DESCRIPTION OF THE TASK
What lines below hold the string "HANSGROHE"? Copy them all.

Data entries:
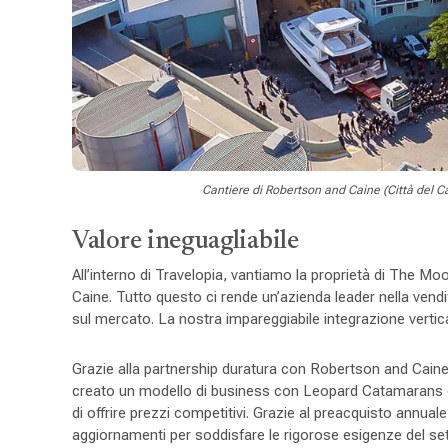
Cantiere di Robertson and Caine (Città del C
Valore ineguagliabile
All’interno di Travelopia, vantiamo la proprietà di The M
Caine. Tutto questo ci rende un’azienda leader nella vendi
sul mercato. La nostra impareggiabile integrazione vertical
Grazie alla partnership duratura con Robertson and Caine
creato un modello di business con Leopard Catamarans che 
di offrire prezzi competitivi. Grazie al preacquisto annu
aggiornamenti per soddisfare le rigorose esigenze del sett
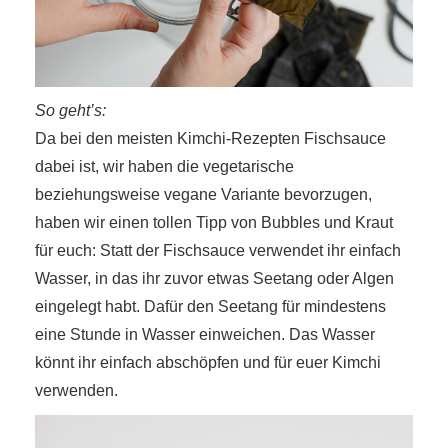
So geht’s:
Da bei den meisten Kimchi-Rezepten Fischsauce
dabei ist, wir haben die vegetarische
beziehungsweise vegane Variante bevorzugen,
haben wir einen tollen Tipp von Bubbles und Kraut
für euch: Statt der Fischsauce verwendet ihr einfach
Wasser, in das ihr zuvor etwas Seetang oder Algen
eingelegt habt. Dafür den Seetang für mindestens
eine Stunde in Wasser einweichen. Das Wasser
könnt ihr einfach abschöpfen und für euer Kimchi
verwenden.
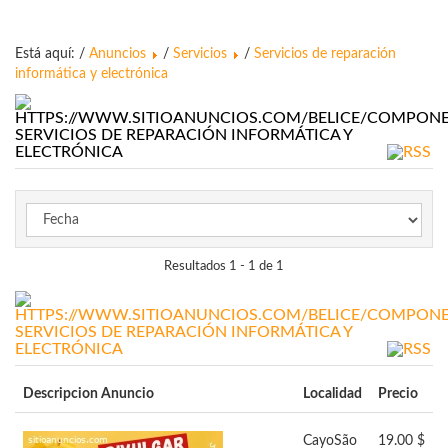
Está aquí: /
Anuncios
/
Servicios
/
Servicios de reparación
informática y electrónica
SERVICIOS DE REPARACIÓN INFORMÁTICA Y
ELECTRÓNICA
Resultados 1 - 1 de 1
SERVICIOS DE REPARACIÓN INFORMÁTICA Y
ELECTRÓNICA
Descripcion Anuncio
Localidad
Precio
Cayo
São
19.00 $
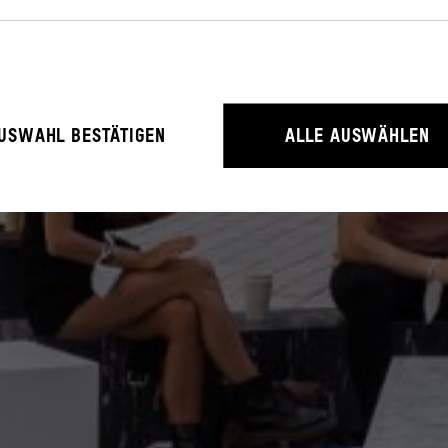
rieb der Webseite unbedingt notwendig, weil sie grundlegende Funktio
USWAHL BESTÄTIGEN
ALLE AUSWÄHLEN
litäten ermöglichen.
rstehen, wie User mit unserer Webseite interagieren, indem Informati
erden.
ressum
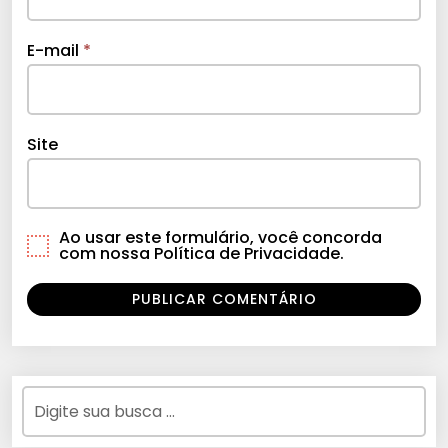
E-mail
*
Site
Ao usar este formulário, você concorda
com nossa Política de Privacidade.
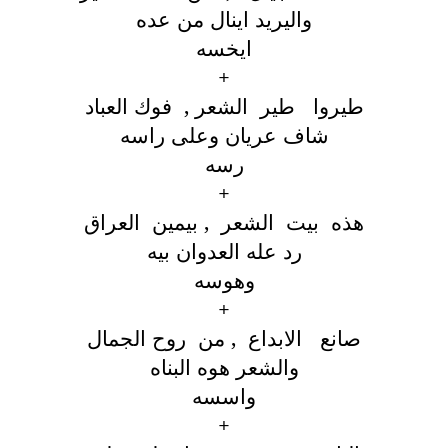
واليريد اينال من عده
ايخسه
+
طيروا طير الشعر , فوك العباد
شاف عريان وعلى راسه
رسه
+
هذه بيت الشعر , بيمين العراق
رد عله العدوان بيه
وهوسه
+
صانع الابداع , من روح الجمال
والشعر هوه البناه
واسسه
+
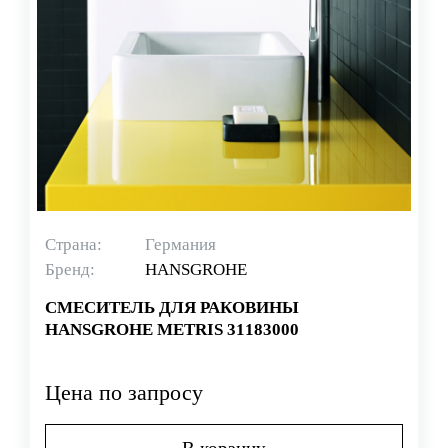
Страна:
Германия
Бренд:
HANSGROHE
СМЕСИТЕЛЬ ДЛЯ РАКОВИНЫ
HANSGROHE METRIS 31183000
Цена по запросу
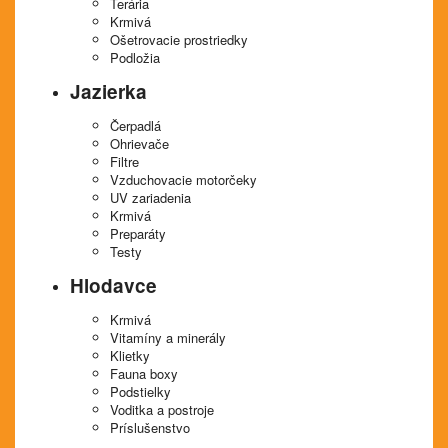
Terária
Krmivá
Ošetrovacie prostriedky
Podložia
Jazierka
Čerpadlá
Ohrievače
Filtre
Vzduchovacie motorčeky
UV zariadenia
Krmivá
Preparáty
Testy
Hlodavce
Krmivá
Vitamíny a minerály
Klietky
Fauna boxy
Podstielky
Voditka a postroje
Príslušenstvo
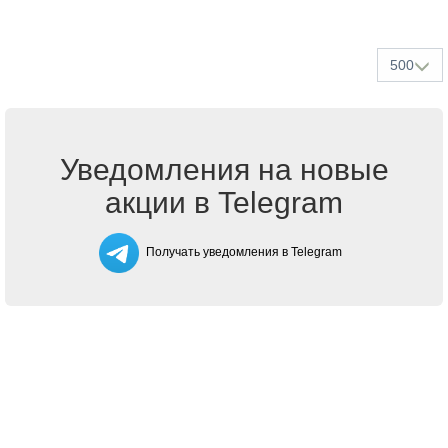
500
Уведомления на новые
акции в Telegram
Получать уведомления в Telegram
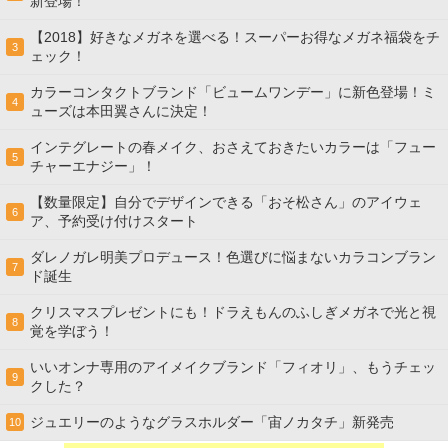
新登場！
【2018】好きなメガネを選べる！スーパーお得なメガネ福袋をチ
3
ェック！
カラーコンタクトブランド「ビュームワンデー」に新色登場！ミ
4
ューズは本田翼さんに決定！
インテグレートの春メイク、おさえておきたいカラーは「フュー
5
チャーエナジー」！
【数量限定】自分でデザインできる「おそ松さん」のアイウェ
6
ア、予約受け付けスタート
ダレノガレ明美プロデュース！色選びに悩まないカラコンブラン
7
ド誕生
クリスマスプレゼントにも！ドラえもんのふしぎメガネで光と視
8
覚を学ぼう！
いいオンナ専用のアイメイクブランド「フィオリ」、もうチェッ
9
クした？
ジュエリーのようなグラスホルダー「宙ノカタチ」新発売
10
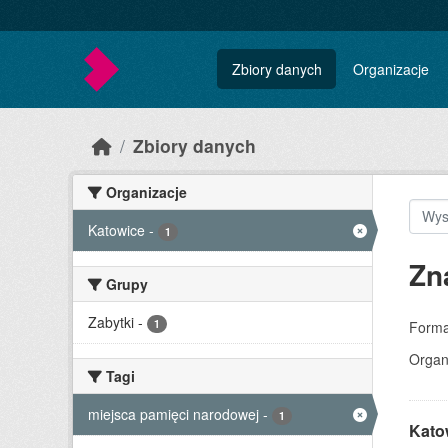
Skip to main content
Zbiory danych
Organizacje
Zbiory danych
Organizacje
Katowice
-
1
Zn
Grupy
Zabytki
-
1
Forma
Organ
Tagi
miejsca pamięci narodowej
-
1
Kato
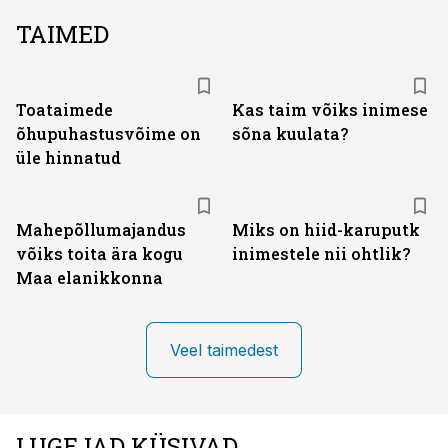
TAIMED
Toataimede
Kas taim võiks inimese
õhupuhastusvõime on
sõna kuulata?
üle hinnatud
Mahepõllumajandus
Miks on hiid-karuputk
võiks toita ära kogu
inimestele nii ohtlik?
Maa elanikkonna
Veel taimedest
LUGEJAD KÜSIVAD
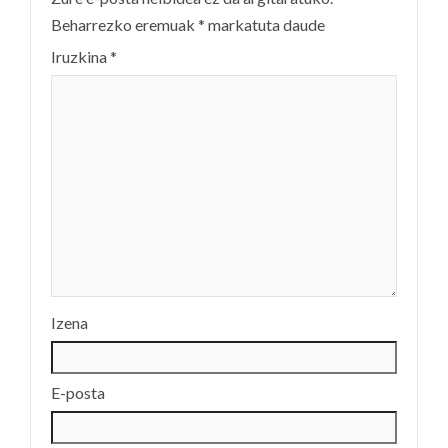
Beharrezko eremuak
*
markatuta daude
Iruzkina
*
Izena
E-posta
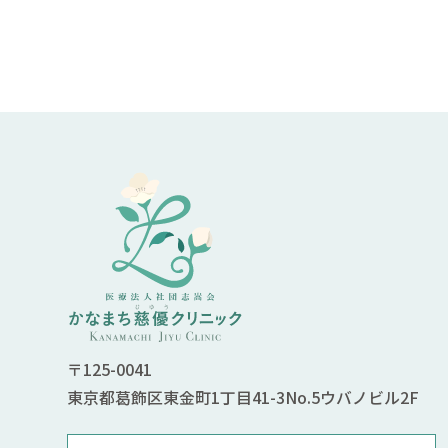
〒125-0041
東京都葛飾区東金町1丁目41-3No.5ウバノビル2F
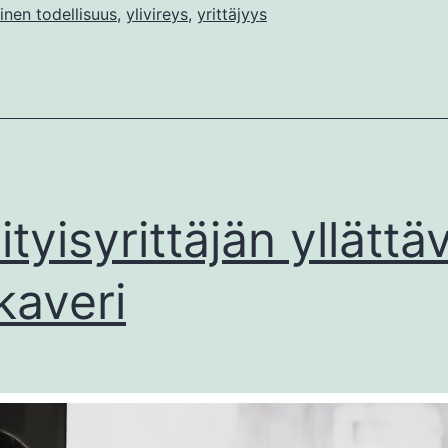
inen todellisuus
,
ylivireys
,
yrittäjyys
ityisyrittäjän yllättä
kaveri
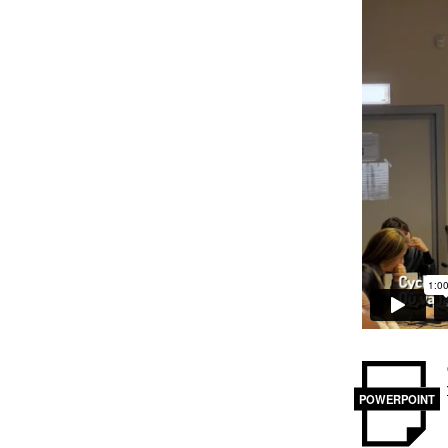
POWERPOINT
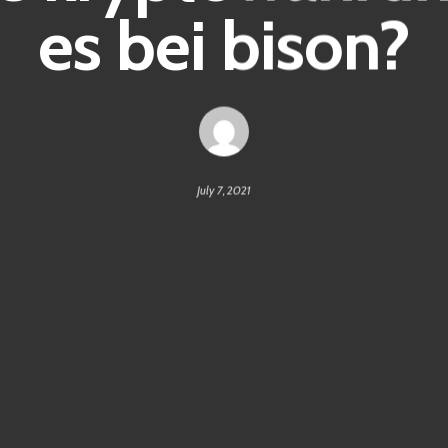
es bei bison?
July 7, 2021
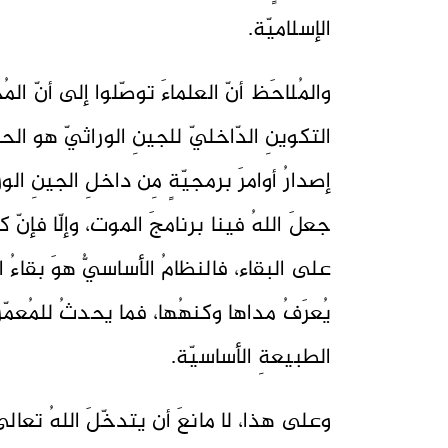
الإسلاميّة.
والمُلاحَظ أنّ العلماءَ توصّلوا إلى أنّ المُح
التكوينِ الدّاخليّ للجينِ الوراثيّ هو الحي
إصدارُ أوامرَ برمجيّةٍ مِن داخلِ الجينِ ا
جعلَ اللهُ فينا برنامجَ الموت، وإلّا فإنّ كل
على البقاء، فالنظامُ الأساسيُّ هوَ بقاءُ ال
يُعرَفُ مداها وكنهُها، فما يحدثُ للمُعمّري
الطبيعةِ الأساسيّة.
وعلى هذا، لا مانعَ أن يتدخّلَ اللهُ تعال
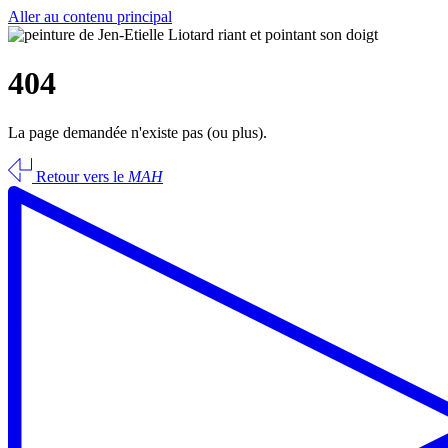
Aller au contenu principal
404
La page demandée n'existe pas (ou plus).
Retour vers le
MAH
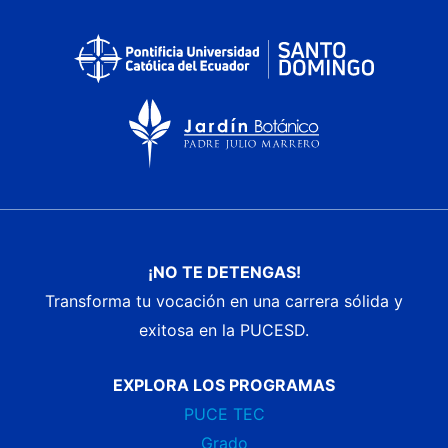
¡NO TE DETENGAS!
Transforma tu vocación en una carrera sólida y
exitosa en la PUCESD.
EXPLORA LOS PROGRAMAS
PUCE TEC
Grado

ANSWER FOR THIS EXERCISE
HANSGROHE
HANSGROHE METRIS 31183000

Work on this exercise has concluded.